Sunday 10 March 2013

Long Winter.

It's been a rough winter. Starting with the death of a friend's beloved daughter, whilst I was on holiday in Florida with another mutual friend. Since then, death has stalked our children, claiming child after child after child, one beloved child dying even on the morning of another child's funeral. Impossible. Three in a fortnight, two funerals in a week, and then, as a change of pace, taking an adult; a part of my childhood. Seizures, coughs and colds, overwhelming massive infections. Slow deaths, sudden deaths, at home and in hospital and at the hospice. Good deaths and hard deaths. But relentless, remorseless deaths and dying.

It's not good. My phone rings, it is a friend who usually texts, and I am convinced she is ringing to tell me about another child gone. She isn't.

I see a beautiful photographic display, donated to the hospice "with thanks for all the care received" - and I assume it is in memory of the child mentioned, that his battle has finally been lost. It isn't.
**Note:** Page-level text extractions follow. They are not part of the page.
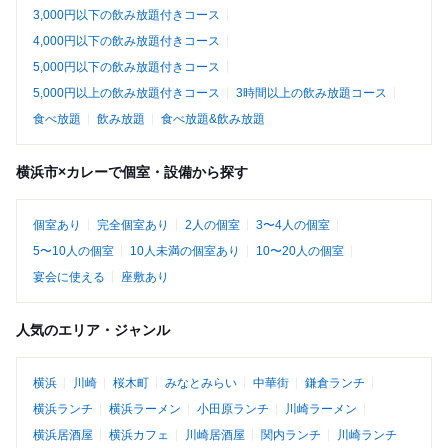
3,000円以下の飲み放題付きコース
4,000円以下の飲み放題付きコース
5,000円以下の飲み放題付きコース
5,000円以上の飲み放題付きコース
3時間以上の飲み放題コース
食べ放題
飲み放題
食べ放題&飲み放題
横浜市×カレーで個室・設備から探す
個室あり
完全個室あり
2人の個室
3〜4人の個室
5〜10人の個室
10人未満の個室あり
10〜20人の個室
宴会に使える
座敷あり
人気のエリア・ジャンル
横浜
川崎
桜木町
みなとみらい
中華街
鎌倉ランチ
横浜ランチ
横浜ラーメン
小田原ランチ
川崎ラーメン
横浜居酒屋
横浜カフェ
川崎居酒屋
関内ランチ
川崎ランチ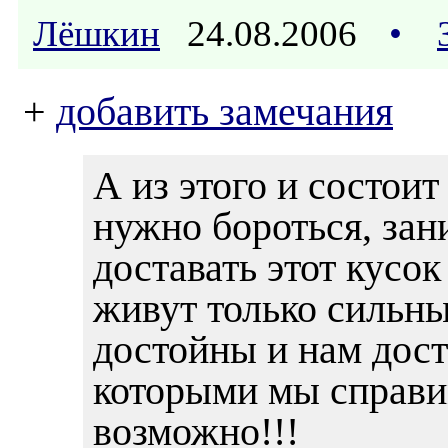
Лёшкин
24.08.2006
•
+
добавить замечания
А из этого и состоит
нужно бороться, зан
доставать этот кусок
живут только сильны
достойны и нам дост
которыми мы справи
возможно!!!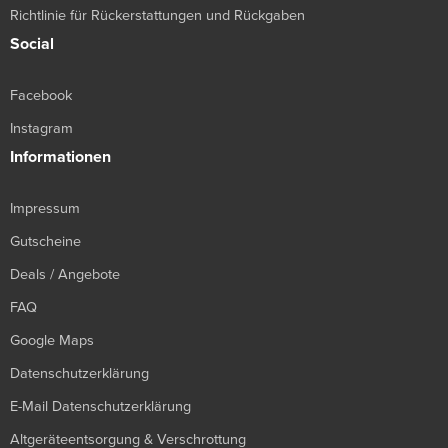
Richtlinie für Rückerstattungen und Rückgaben
Social
Facebook
Instagram
Informationen
Impressum
Gutscheine
Deals / Angebote
FAQ
Google Maps
Datenschutzerklärung
E-Mail Datenschutzerklärung
Altgeräteentsorgung & Verschrottung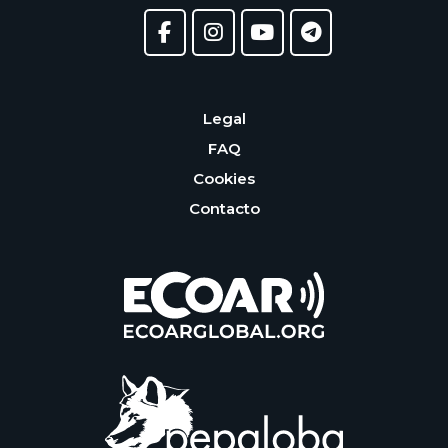
Legal
FAQ
Cookies
Contacto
Mog fits. 30 minutes of tonic clinic seizure activity - that's 30 minutes of uncontrollable jerking and twitching, face contorted, breath distorted, not responding to the emergency medicines, and I am convinced that this time she won't stop, that her pounding heart will wear itself out before the seizure stops. And yet the twitching slows, her heart calms, her breathing eases, and the cocktail of diazepam and paraldehyde wins out. This time.

The Little Princess needs another major op. Mog could have the same op. except that we have decided it wouldn't be in her best interests. Different children, different underlying problems, different projected outcomes. It is the right decision for both of them. And yet - it feels as though I am condemning one and saving the other. Condemning one to a potentially shorter life by not operating, whilst giving the other a chance at a longer less painful life. And, conversely, condemning one to a long and complicated surgery, a slow and painful recovery, with a certain permanent loss of independence, whilst giving the other as long as possible staying bendy and supple and snuggly and hopefully pain free. I can't win.

Yesterday I had to break the news of Goldie's death to someone who hadn't heard. Five years, and whilst I think the whole world should know by now, and whilst most of the world thinks I should be over it by now, there are still people who don't know. Someone who used to play with Goldie, make cakes with her and read stories, who came to show Goldie her new baby. Goldie liked babies. OK, she liked wearing them as a glove (thumb in the mouth, finger in each eye and each nostril), but she did enjoy them. And the strange squeaking sounds they made.

And now I'm standing with friends who are living with the same loss, and there are too many of us. Too many mothers who aren't getting little thumbprint and scribble cards today, too many families with empty spaces where there shod be a most beloved child.

And mostly, it does get easier. That first searing pain and shock is over. I am used to the impossible, that my daughter is dead. But this winter has been crushing. I hope she's having fun. She was the oldest, and I can see her grabbing B and asking what took her so long; years of sitting side by side watching the smallest Sunday school children singing praise and now joining in properly themselves, always facing the Son, not turned to one side and abandoned by adults needing to herd a dozen three year olds. I can see her welcoming Mog's classmates, delighted to have support from the percussion department (there are tambourines in Heaven, right?). I wonder if she will meet Jophie, whether the two of them will know how much time his mother and I have spent chatting when no one living more locally was awake?

Timings have been perfect. God is, beyond any shadow of a doubt, very firmly in charge here. I don't understand the whys of it all, but I can God's loving hand in it all. New bodies, perfect and whole. No more pain, no more suffering. Tens of thousands of years to sing His praise. Set against that, this time without my Goldie, this time watching so many others joining her, is so short. But oh, it hurts. And oh, I am scared that I will lose the others too. And more of their friends.

And all I can do is cling closer, and know that my Father knows exactly how I feel, because He too has suffered this loss. And that never once, through any of this, have I ever stood alone.

5 comments:

Anonymous said...

I've deleted 3 different comments but am going to post this one. I wish I had half your wisdom and I could give you a hug before Friday. You are not alone in missing them or feeling the holes they have left.

Kxxx

Alesha said...

As always, beautifully expressed, Tia.

evieg1983 said...

I am off the the funeral today of one of tinks friends, who lay in the next bed with her in HDU for 3 weeks, on that occasion they both managed to come through but on this last occasion did not. Have not quite managed to break the news to her yet, for her the 3 'friend' this winter who's battle has been lost.
Much love to Tia and your beautiful girls. Xxx

Tina said...

You put it so eloquently. Sharing your fears and hope.
Xx

Danni said...

I'm pretty sure there are tambourines in heaven. Unless there's something even more awesome that Goldie enjoys.

I don't understand what it's like, so can only offer prayers and *squishes*. From what I've heard you say about Goldie though, she sounds like she was a remarkable young woman. I know the other children gone too soon were very special as well, as all children are.